Il y avait une porte vitrée sur le côté gauche, elle débouchait sur une coursive
souterraine qui semblait desservir d’autres cabanes. Un homme sans âge était
apparu, derrière la vitre, paisible, j’avais sursauté, surprise et, avant de
m’expliquer avec lui, à grandes enjambées, j’avais remonté l’escalier du temps
et du rêve, vite. Vite à s’essouffler. Free ! Go !
4 commentaires:
Free Go, et sirop d'orgeat pour les vacances ; bonne odeur fraîche aussi dans les narines, assez visuel, ça me plaît.
dans le premier paragraphe, il y a -je pense- une confusion entre futur et conditionnel, en tous cas, au niveau "concordance" des temps, ça ne marche pas à tous les coups. Qu'en disent les maîtresses ?
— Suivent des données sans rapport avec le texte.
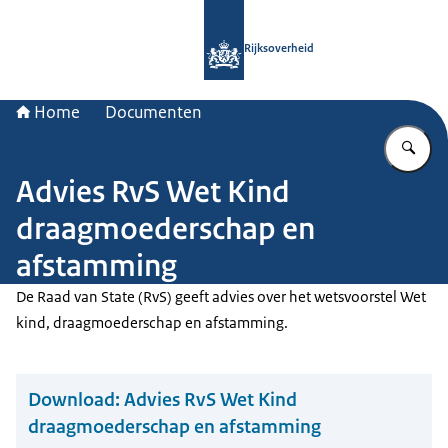
Naar de homepage van Rijksoverheid
Rijksoverheid
Home
Documenten
Vu
Advies RvS Wet Kind
draagmoederschap en
afstamming
De Raad van State (RvS) geeft advies over het wetsvoorstel Wet
kind, draagmoederschap en afstamming.
Download:
Advies RvS Wet Kind
draagmoederschap en afstamming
le "frigo" me plaît beaucoup, ainsi que les textes.
Oui, bien sûr, 5° ligne, "je regarderai" devrait être au conditionnel (comme l'est le verbe précédent), de même pour " dirai-verrai-entendrai", comme le sont les suivants au pluriel où tu as très justement écrit "chanteraient" et non "chanteront"
Quant à moi, j'ai complètement changé de lieu et il n'est pas dit que je ne changerai pas encore, l'exercice me plaît beaucoup. Patience ça vient
Ok les filles ! Mes temps hétéroclites et emmêlés ne passent pas la barre du français légitime alors de corrige au présent simple !
J'aime bien aussi car tu esquisses des ouvertures ! C'est très visuel et je me suis assise sur une chaise blanche!